Task prompt
Only the lines from the line with "この商品に寄せられたレビューはまだありません。" through the end of the records belong in your reply, copied exactly, with every picture left out.

Transcribed page contents
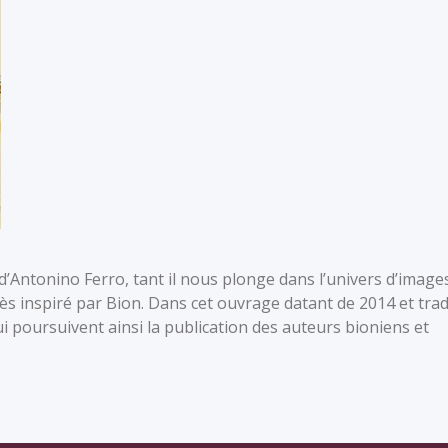
d’Antonino Ferro, tant il nous plonge dans l’univers d’image
rès inspiré par Bion. Dans cet ouvrage datant de 2014 et trad
ui poursuivent ainsi la publication des auteurs bioniens et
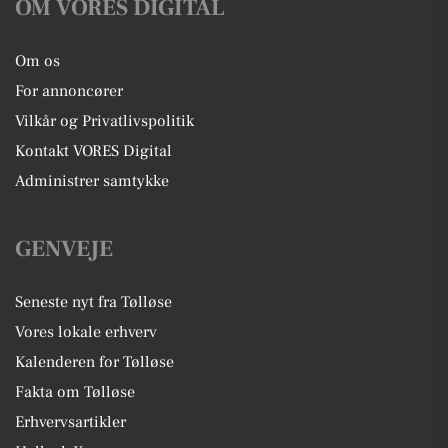
OM VORES DIGITAL
Om os
For annoncører
Vilkår og Privatlivspolitik
Kontakt VORES Digital
Administrer samtykke
GENVEJE
Seneste nyt fra Tølløse
Vores lokale erhverv
Kalenderen for Tølløse
Fakta om Tølløse
Erhvervsartikler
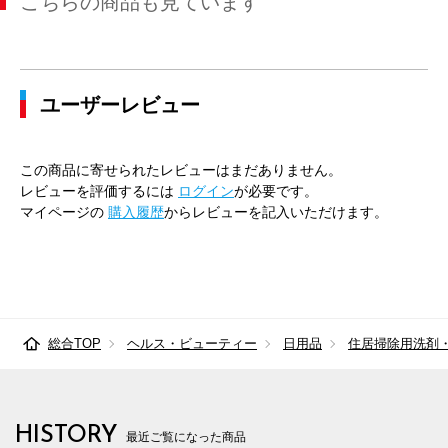
こちらの商品も見ています
ユーザーレビュー
この商品に寄せられたレビューはまだありません。
レビューを評価するには
ログイン
が必要です。
マイページの
購入履歴
からレビューを記入いただけます。
総合TOP
ヘルス・ビューティー
日用品
住居掃除用洗剤
HISTORY
最近ご覧になった商品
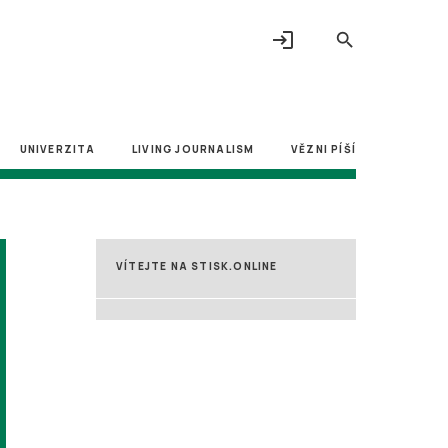
login
search
UNIVERZITA
LIVING JOURNALISM
VĚZNI PÍŠÍ
VÍTEJTE NA STISK.ONLINE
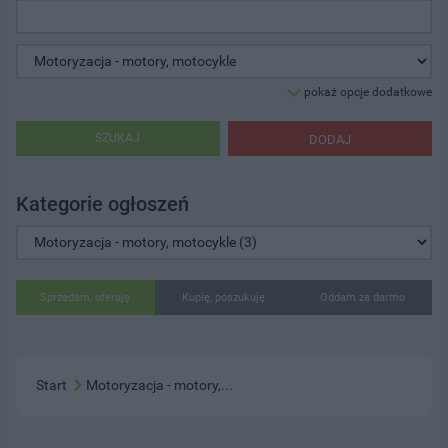
pokaż opcje dodatkowe
SZUKAJ
DODAJ
Kategorie ogłoszeń
Sprzedam, oferuję
Kupię, poszukuję
Oddam za darmo
Start
Motoryzacja - motory,...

Output for this exercise
この商品に寄せられたレビューはまだありません。
レビューを評価するには
ログイン
が必要です。
マイページの
購入履歴
からレビューを記入いただけます。
総合TOP
ヘルス・ビューティー
日用品
住居掃除用洗剤
HISTORY
最近ご覧になった商品
login
search
UNIVERZITA
LIVING JOURNALISM
VĚZNI PÍŠÍ
VÍTEJTE NA STISK.ONLINE
pokaż opcje dodatkowe
SZUKAJ
DODAJ
Kategorie ogłoszeń
Sprzedam, oferuję
Kupię, poszukuję
Oddam za darmo
Start
Motoryzacja - motory,...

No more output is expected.